If imputation is not possible or if the remaining missing values are not significant for your analysis, you can then drop the rows with missing values using the `dropna()` method.

In [14]:
# remove rows with at least one missing value
df = df.dropna()

# show number of missing values for each column
df.isna().sum() 

State/UT               0
Male Population        0
Female Population      0
Area (km2)             0
Male Literacy (%)      0
Fertility Rate         0
Female Literacy (%)    0
dtype: int64

---
### 5.7 Data Cleaning: Handling Duplicates

Duplicate data can arise in a dataset for several reasons. In some cases, duplicate data may be valid and represent the distribution of the data (e.g., weight and height of people). In other cases, duplicate data can compromise the integrity of the dataset.

The `df.duplicated()` method detects duplicate records in a dataset. This method returns a boolean Series indicating whether each row is a duplicate of another row. A value of `True` indicates that the row is a duplicate, while a value of `False` indicates that the row is unique.

Chaining the `df.duplicated()` method with the `.sum()` method returns the number of duplicates in the dataset.

In [None]:
df.duplicated().sum()

Duplicates can be dropped by using the `df.drop_duplicates()` method:

In [None]:
# drop all duplicate rows except for the first occurence
df = df.drop_duplicates()

# final inspection
df.info()

---
### 5.8 Outlier Detection

Outliers can have a negative impact on statistical analysis and the training process of machine learning algorithms. As such, it’s important to detect and handle outliers during the data preprocessing stage.

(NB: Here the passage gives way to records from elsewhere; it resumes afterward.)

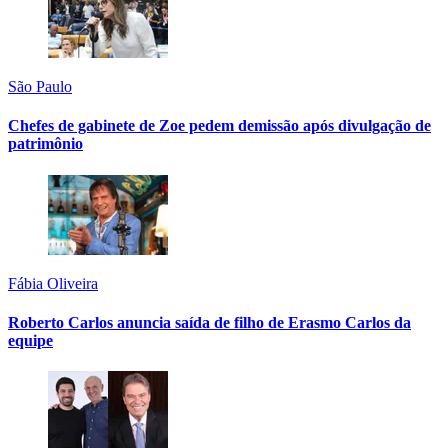
São Paulo
Chefes de gabinete de Zoe pedem demissão após divulgação de
patrimônio
Fábia Oliveira
Roberto Carlos anuncia saída de filho de Erasmo Carlos da
equipe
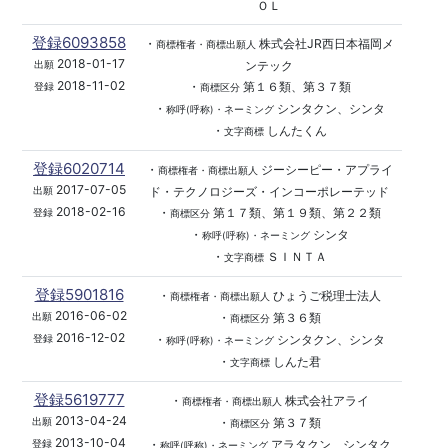
ＯＬ
登録6093858
・
株式会社JR西日本福岡メ
商標権者・商標出願人
2018-01-17
ンテック
出願
2018-11-02
・
第１６類、第３７類
登録
商標区分
・
シンタクン、シンタ
称呼(呼称)・ネーミング
・
しんたくん
文字商標
登録6020714
・
ジーシーピー・アプライ
商標権者・商標出願人
2017-07-05
ド・テクノロジーズ・インコーポレーテッド
出願
2018-02-16
・
第１７類、第１９類、第２２類
登録
商標区分
・
シンタ
称呼(呼称)・ネーミング
・
ＳＩＮＴＡ
文字商標
登録5901816
・
ひょうご税理士法人
商標権者・商標出願人
2016-06-02
・
第３６類
出願
商標区分
2016-12-02
・
シンタクン、シンタ
登録
称呼(呼称)・ネーミング
・
しんた君
文字商標
登録5619777
・
株式会社アライ
商標権者・商標出願人
2013-04-24
・
第３７類
出願
商標区分
2013-10-04
・
アラタクン、シンタク
登録
称呼(呼称)・ネーミング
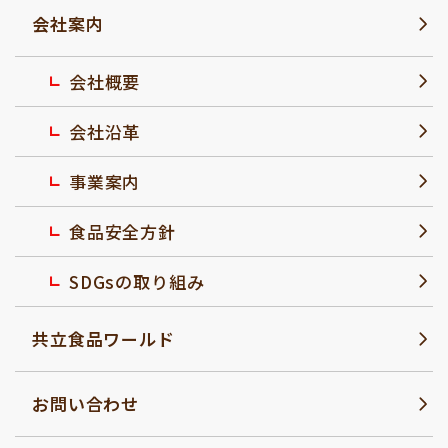
会社案内
会社概要
会社沿革
事業案内
食品安全方針
SDGsの取り組み
共立食品ワールド
お問い合わせ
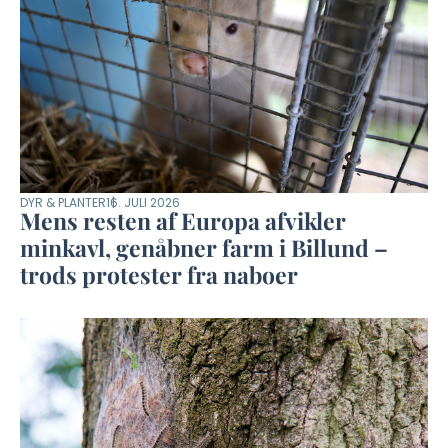
DYR & PLANTER
16. JULI 2026
Mens resten af Europa afvikler
minkavl, genåbner farm i Billund –
trods protester fra naboer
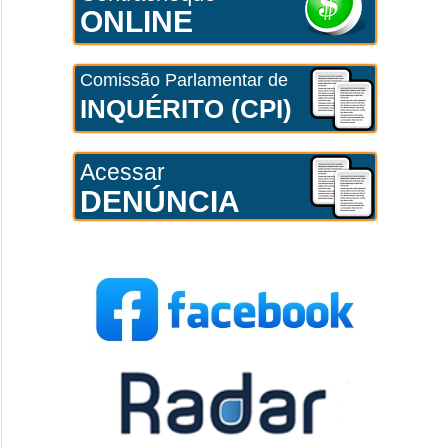
ONLINE
Comissão Parlamentar de
INQUÉRITO (CPI)
Acessar
DENÚNCIA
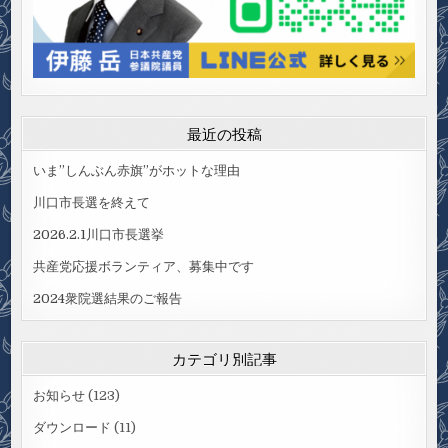
最近の投稿
いま”しんぶん赤旗”がホットな理由
川口市長選を終えて
2026.2.1川口市長選挙
共産党応援ボランティア、募集中です
2024衆院選結果のご報告
カテゴリ別記事
お知らせ
(123)
ダウンロード
(11)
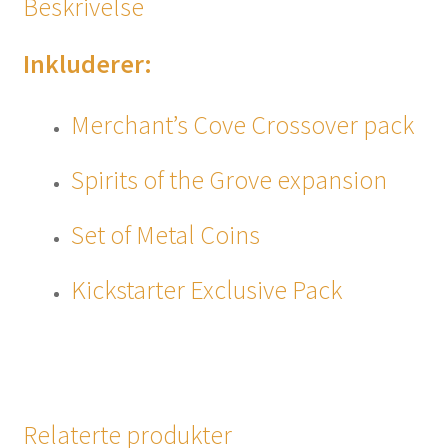
Beskrivelse
Inkluderer:
Merchant’s Cove Crossover pack
Spirits of the Grove expansion
Set of Metal Coins
Kickstarter Exclusive Pack
Relaterte produkter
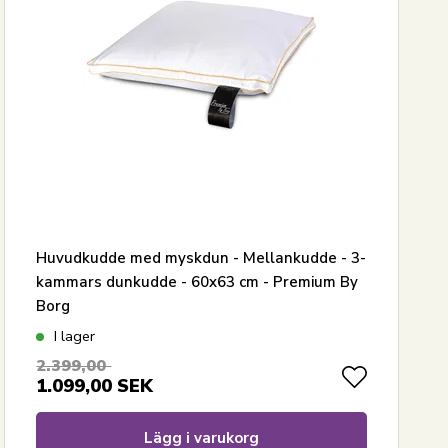
Huvudkudde med myskdun - Mellankudde - 3-
kammars dunkudde - 60x63 cm - Premium By
Borg
I lager
2.399,00
1.099,00
SEK
Lägg i varukorg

One way to get a first impression of the data distribution is to use the `df.describe()` method. This method generates descriptive statistics that summarize the central tendency, dispersion, and shape of the distribution of a dataset.

If you identify any suspicious columns, you can further inspect them using various methods such as box plots, scatter plots, or z-scores.

In [None]:
df.describe()

Outliers are most likely to be found in the 'Area' column. The minimum and maximum values substantially differ from the mean and the percentiles. A similar observation can be made with the population columns.  A closer look may be necessary.


**Handling Outliers**

Although dealing with outliers is beyond the scope of this notebook, we will provide a brief overview of different techniques.
 
There are several ways to handle outliers, depending on the specifics of the dataset and the analysis being performed. Some common methods for dealing with outliers include:

+ Removing (trimming) the outliers: remove the outliers from the dataset if they are not significant to the analysis or if they represent errors or bad data.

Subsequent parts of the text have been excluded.